Paisajes de la desolación

Como si el tiempo se hubiera detenido, muchos coches continúan aparcados frente a los Seven Eleven y Lawson que todavía lucen sus estanterías llenas. Bicicletas tiradas junto a los columpios de los parques infantiles acumulan polvo radiactivo. Y, un poco más allá, hay unos talleres abandonados donde los vehículos a reparar siguen montados en las grúas. Bajo la llovizna que cae de un tenebroso cielo plomizo, parece el escenario de una película de catástrofes, pero es la imagen real de la desolación.

A pesar de la radiactividad, una decena de residentes se niegan a marcharse de la zona muerta. Son, en su mayoría, ancianos a los que les queda tan poco de vida que no creen que les dÉ tiempo a desarrollar un cáncer. Uno de ellos, de 54 años, se ha convertido en una celebridad por relatar en un blog su resistencia a la evacuación. En su casa de Tomioka, a doce kilómetros de la central, Naoto Matsumura se ha atrincherado sin tomar ninguna precaución para alimentar a sus once cerdos, así como a otras vacas y animales que sus dueños dejaron atrás en su huida.

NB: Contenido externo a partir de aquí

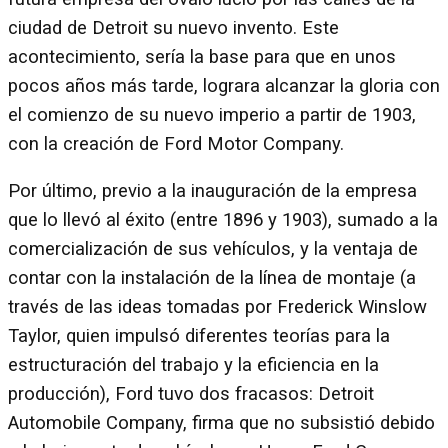
ciudad de Detroit su nuevo invento. Este
acontecimiento, sería la base para que en unos
pocos años más tarde, lograra alcanzar la gloria con
el comienzo de su nuevo imperio a partir de 1903,
con la creación de Ford Motor Company.
Por último, previo a la inauguración de la empresa
que lo llevó al éxito (entre 1896 y 1903), sumado a la
comercialización de sus vehículos, y la ventaja de
contar con la instalación de la línea de montaje (a
través de las ideas tomadas por Frederick Winslow
Taylor, quien impulsó diferentes teorías para la
estructuración del trabajo y la eficiencia en la
producción), Ford tuvo dos fracasos: Detroit
Automobile Company, firma que no subsistió debido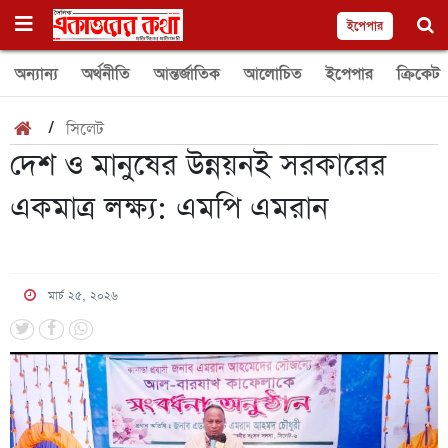
ইপেপার
অন্যান্য
অর্থনীতি
আন্তর্জাতিক
আলোচিত
ইপেপার
ক্রিকেট
/
সিলেট
দেশ ও মানুষের উন্নয়নই সরকারের
একমাত্র লক্ষ্য: এমপি এমরান
মার্চ ২৫, ২০২৬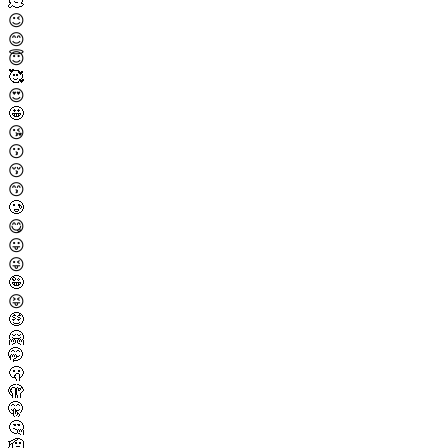
🫠
😉
😊
😇
🥰
😍
🤩
😘
😗
😚
😙
🥲
😋
😛
😜
🤪
😝
🤑
🤗
🤭
🫢
🫣
🤫
🤔
🫡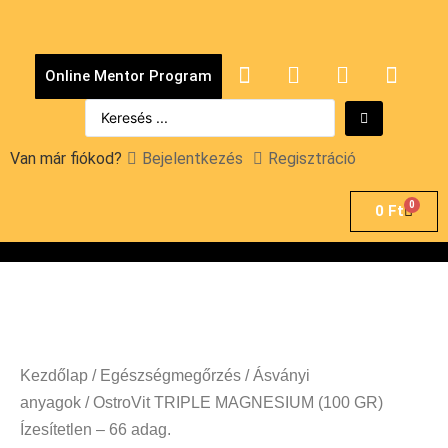
Online Mentor Program
Van már fiókod?
Bejelentkezés
Regisztráció
0
0
Ft
Kezdőlap
/
Egészségmegőrzés
/
Ásványi
anyagok
/ OstroVit TRIPLE MAGNESIUM (100 GR)
Ízesítetlen – 66 adag.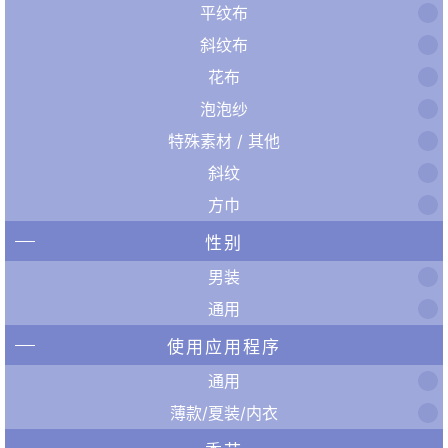
平纹布
斜纹布
花布
泡泡纱
特殊素材 / 其他
斜纹
方巾
性别
男装
通用
使用应用程序
通用
薄款/夏装/内衣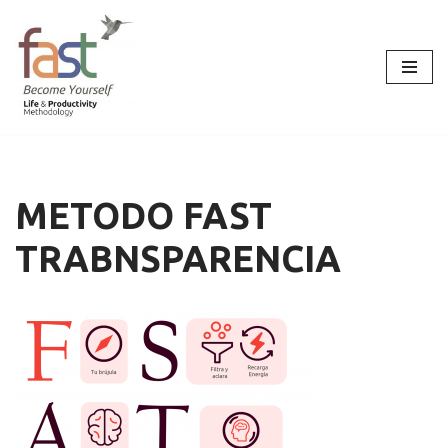
Saltar
al
contenido
METODO FAST
TRABNSPARENCIA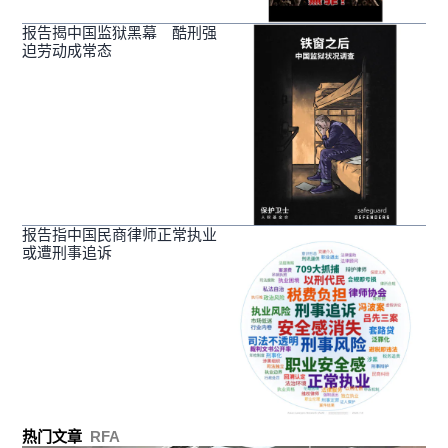
报告揭中国监狱黑幕 酷刑强
迫劳动成常态
报告指中国民商律师正常执业
或遭刑事追诉
热门文章
RFA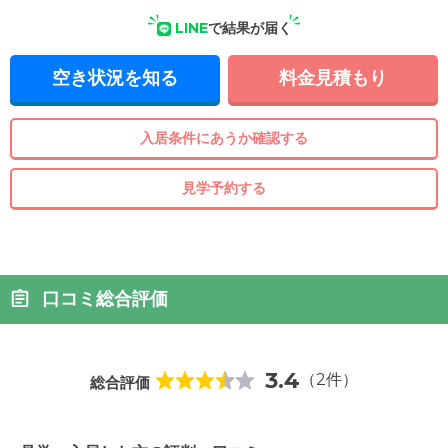
LINE
で結果が届く
空き状況を知る
料金見積もり
入居条件にあうか確認する
見学予約する
口コミ総合評価
3.4
（2件）
総合評価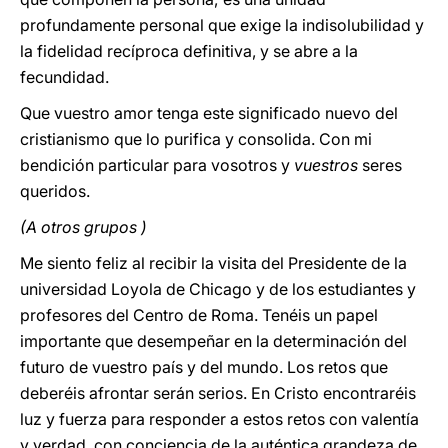
profundamente personal que exige la indisolubilidad y
la fidelidad recíproca definitiva, y se abre a la
fecundidad.
Que vuestro amor tenga este significado nuevo del
cristianismo que lo purifica y consolida. Con mi
bendición particular para vosotros y
vuestros
seres
queridos.
(A otros grupos )
Me siento feliz al recibir la visita del Presidente de la
universidad Loyola de Chicago y de los estudiantes y
profesores del Centro de Roma. Tenéis un papel
importante que desempeñar en
la determinación del
futuro de vuestro país y del mundo. Los retos que
deberéis afrontar serán serios. En Cristo encontraréis
luz y fuerza para responder a estos retos con valentía
y verdad, con conciencia de la auténtica grandeza de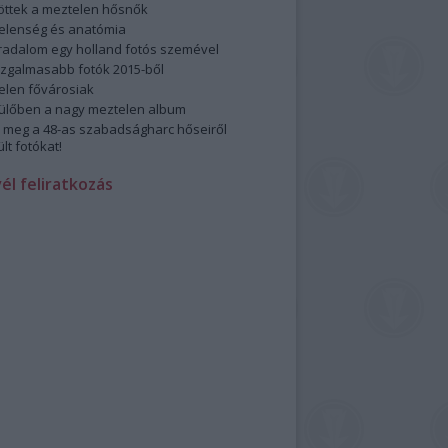
öttek a meztelen hősnők
elenség és anatómia
rradalom egy holland fotós szemével
izgalmasabb fotók 2015-ből
elen fővárosiak
ülőben a nagy meztelen album
 meg a 48-as szabadságharc hőseiről
lt fotókat!
vél feliratkozás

«No me he hecho ningún chequeo médico porque me preocupa más quedarme sin tabaco que la radiactividad», explica este divorciado que antes vivía con su madre, a quien sus hermanos se llevaron lejos de allí tras una fuerte discusión. «Vinieron con unos trajes de astronauta y me dijeron que me estaba suicidando, pero saben que soy muy testarudo y viviré aquí siempre», avisa, ignorando a propósito los riesgos que corre.

Sin electricidad ni agua, Matsumura se arregla para cocina con bombonas de propano y rellena el depósito de la calefacción con queroseno, que compra cuando sale de la zona de exclusión para abastecerse de víveres tres o cuatro veces al mes. Un año después del tsunami atómico, es el último superviviente de Fukushima. Y de aquí no quiere moverse.